To facilitate removal of the articles from a loaded carrier 20, 120, 220, a conventional tear strip Z may be provided in the distal portion of each article-retaining flap, see for example FIG. 8. In the alternative, the tear strip may be formed on the upper edge portions of the side panels and would remain with the flaps when the carrier is in the second mode. The tear strip of each flap is formed by a pair of parallel perforated scores P. One of the perforated scores may be coincident with the foldline 141. Thus, when the tear strip Z is removed, the unattached portion of the flap which is provided with the openings may be readily moved to the inoperative position X whereupon a selected one or all of the articles of a row can be removed from the carrier.

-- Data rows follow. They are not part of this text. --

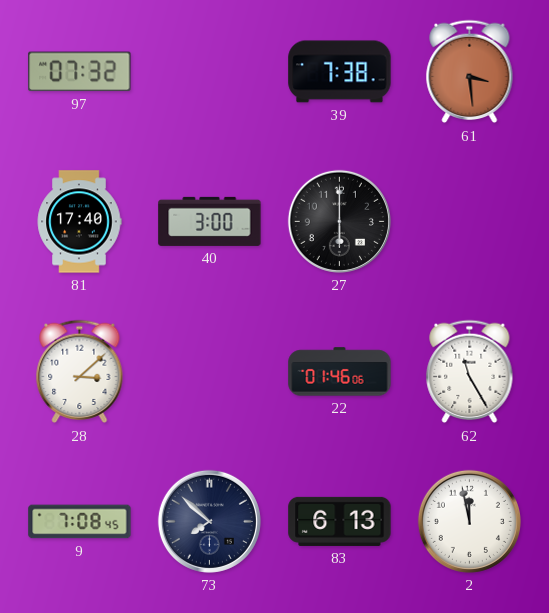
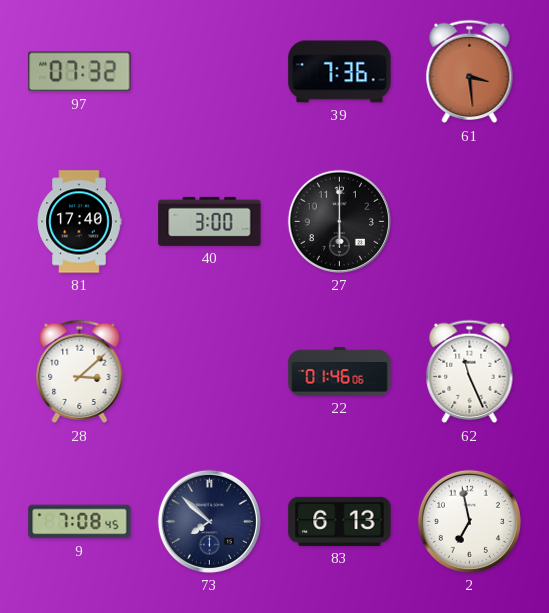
39: 7:38 -> 7:36
62: 11:25 -> 11:26
2: 11:58 -> 6:58
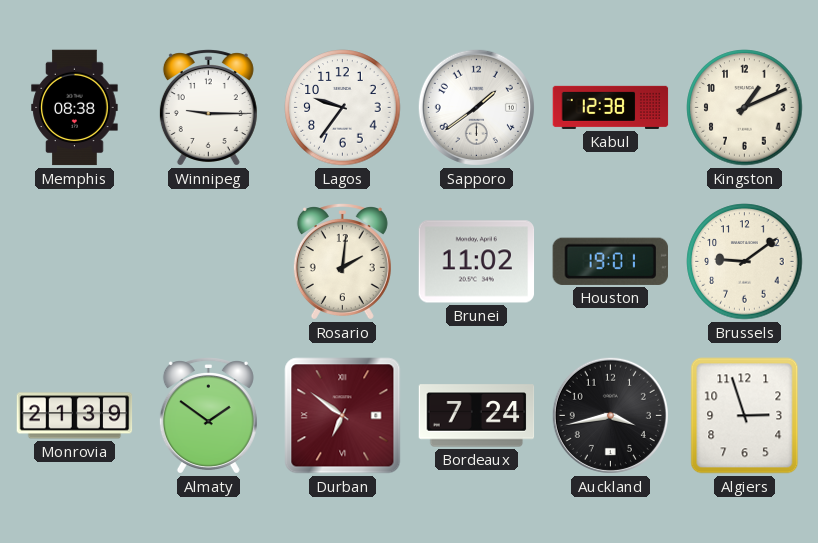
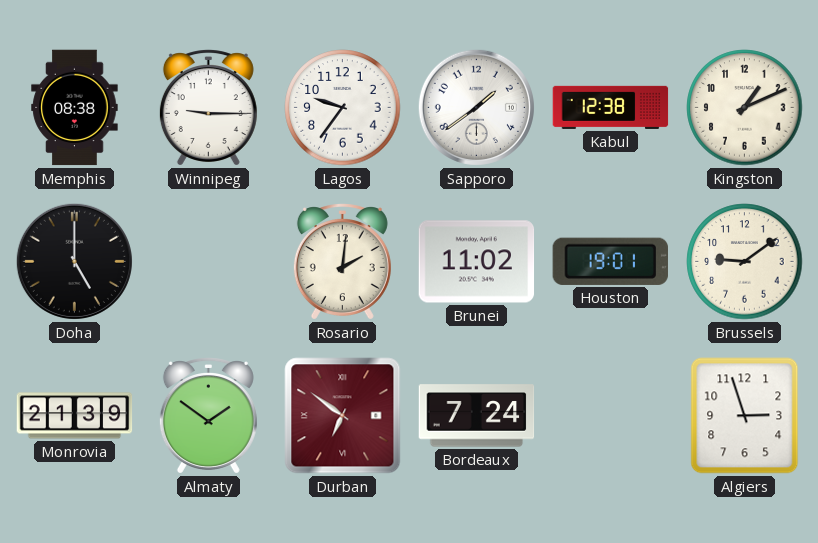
Doha: none -> 5:00
Auckland: 3:43 -> none
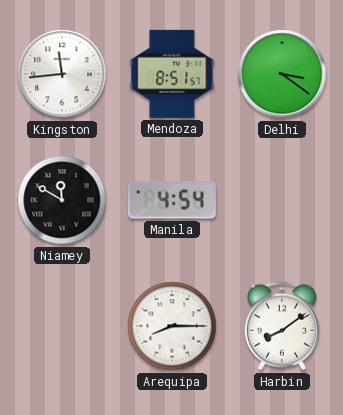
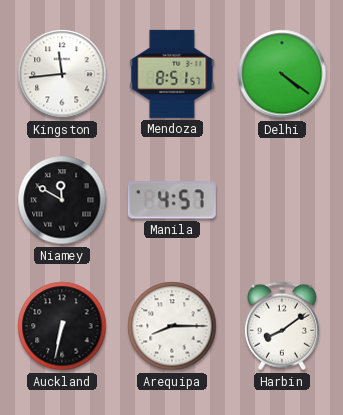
Delhi: 3:21 -> 4:21
Manila: 4:54 -> 4:57
Auckland: none -> 6:32
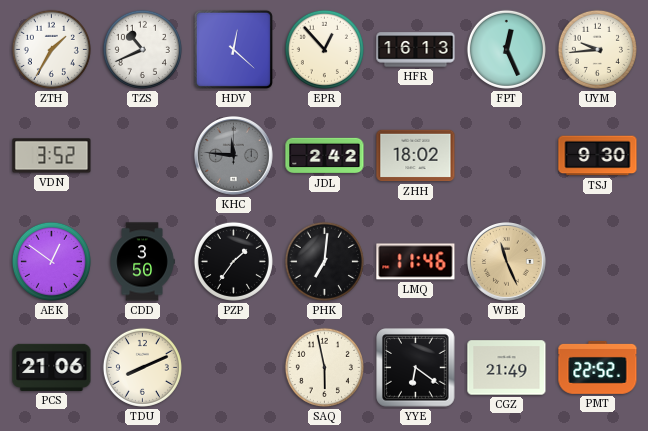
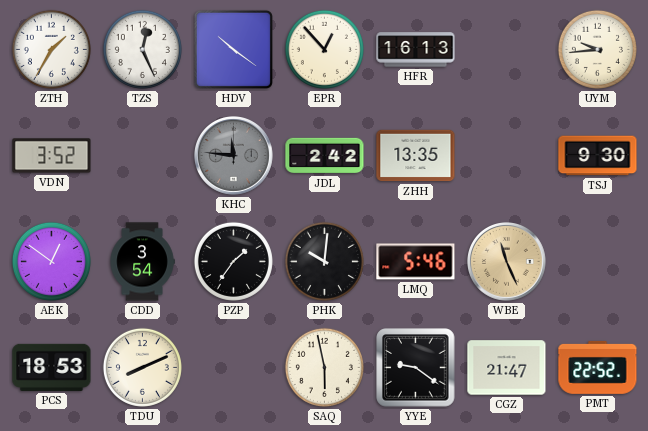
TZS: 10:41 -> 12:26
HDV: 12:22 -> 10:21
FPT: 12:26 -> none
ZHH: 18:02 -> 13:35
CDD: 3:50 -> 3:54
PHK: 7:01 -> 10:01
LMQ: 11:46 -> 5:46
PCS: 21:06 -> 18:53
YYE: 6:21 -> 9:21
CGZ: 21:49 -> 21:47
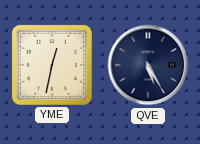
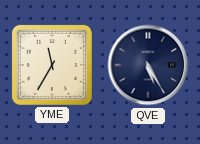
YME: 12:32 -> 11:35
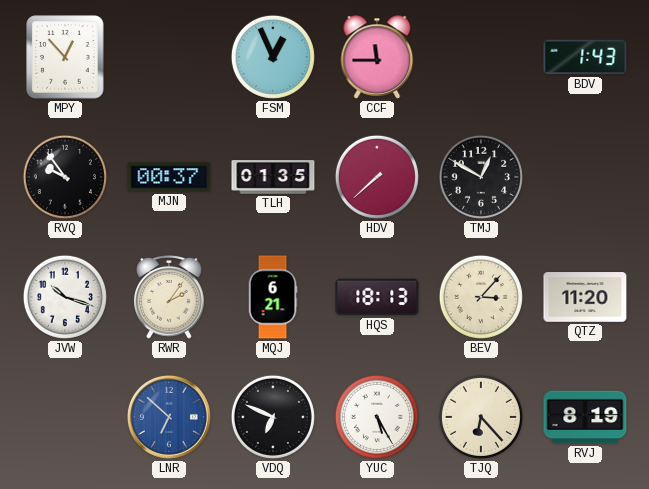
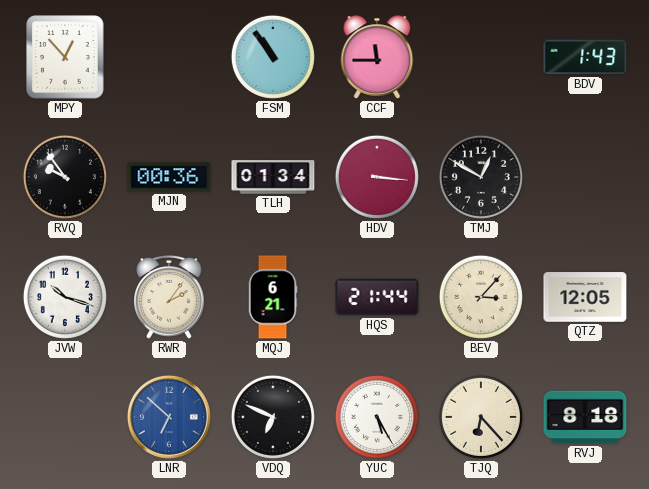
FSM: 12:56 -> 10:54
MJN: 00:37 -> 00:36
TLH: 01:35 -> 01:34
HDV: 7:38 -> 3:16
HQS: 18:13 -> 21:44
QTZ: 11:20 -> 12:05
RVJ: 8:19 -> 8:18
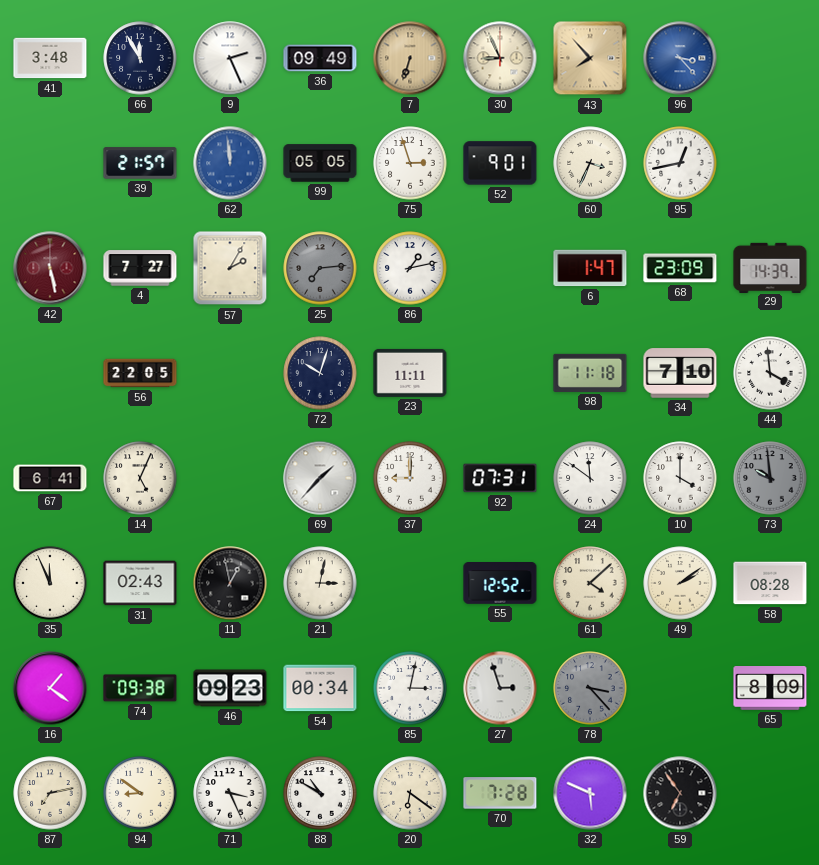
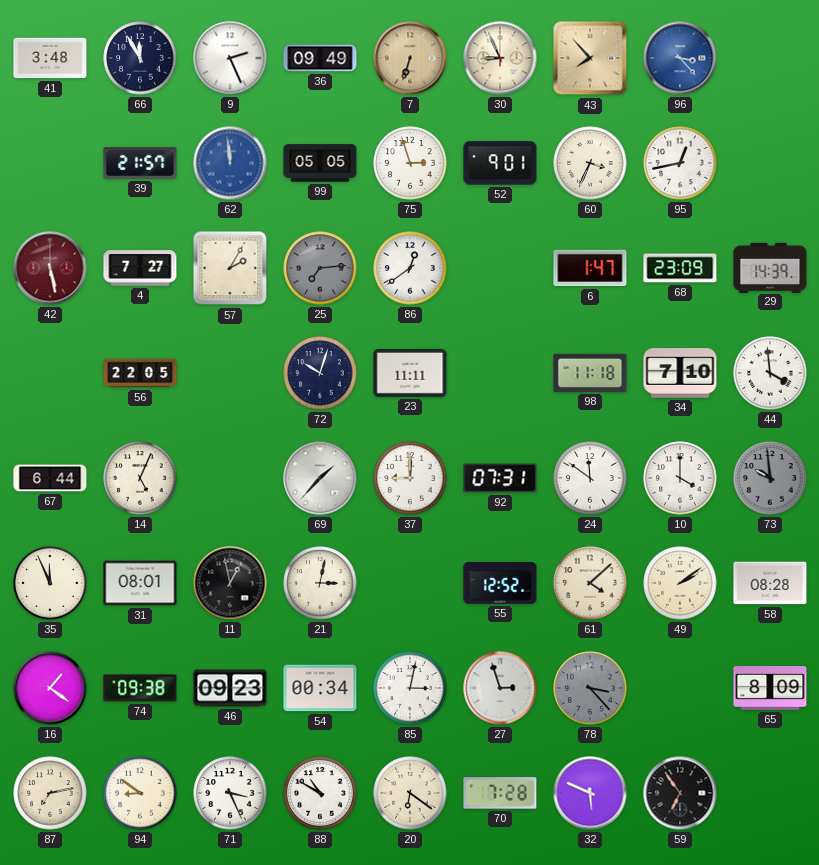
86: 1:13 -> 12:39
67: 6:41 -> 6:44
31: 02:43 -> 08:01
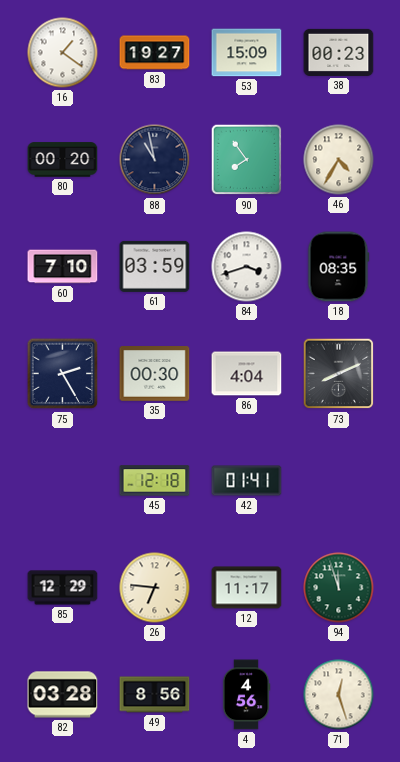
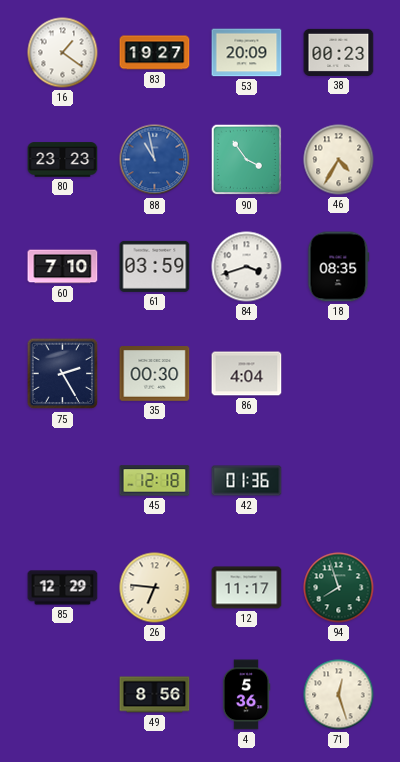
53: 15:09 -> 20:09
80: 00:20 -> 23:23
88 dial: navy -> blue
90: 7:54 -> 3:54
73: 8:11 -> none
42: 01:41 -> 01:36
94: 11:57 -> 7:57
82: 03:28 -> none
4: 4:56 -> 5:36
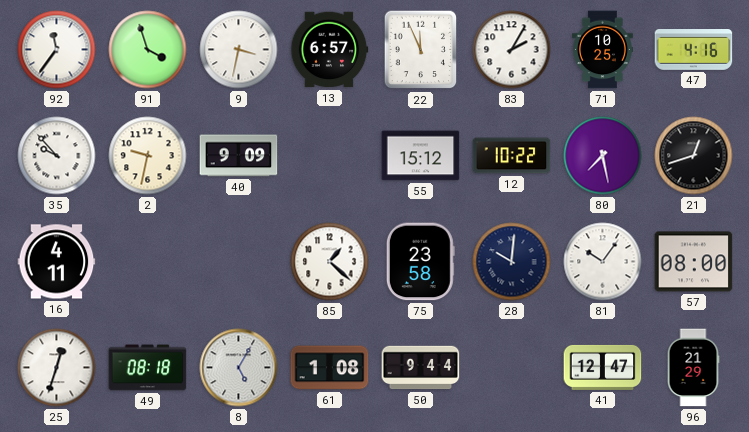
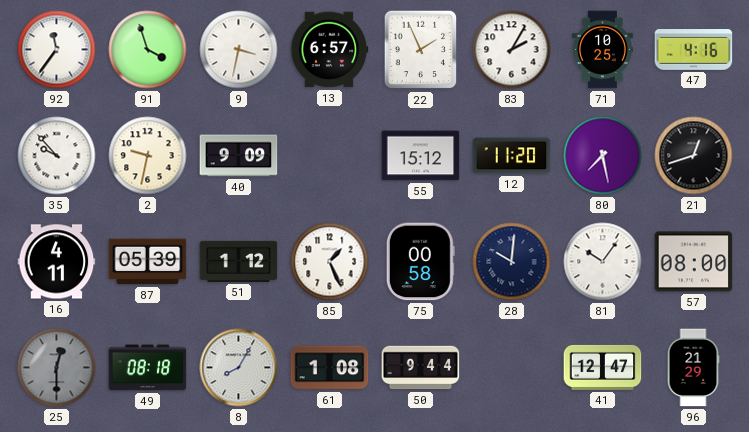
22: 11:56 -> 1:56
12: 10:22 -> 11:20
87: none -> 05:39
51: none -> 1:12
85: 1:22 -> 1:26
75: 23:58 -> 00:58
25: 12:33 -> 12:30
25 dial: white -> grey
8: 5:05 -> 8:05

When the carrier is being reused to accommodate empty articles, the portion of the flap with the openings formed therein can be moved to a vertical, inoperative position, as shown in phantom lines in FIG. 3, whereupon the empty articles can be inserted into the open top compartments disposed on opposite sides of the handgripping unit 31, 131.
Thus, an improved carrier has been provided which readily accommodates a plurality of filled articles and can be reused to accommodate the articles when empty. In addition to complying with governmental regulations and rules regarding packaging of breakable articles, the improved carrier provides an effective light shield for the contents of the articles. The improved carriers are capable of being readily set up and loaded by high-speed automatic equipment, the operation of which is well known in the packaging field.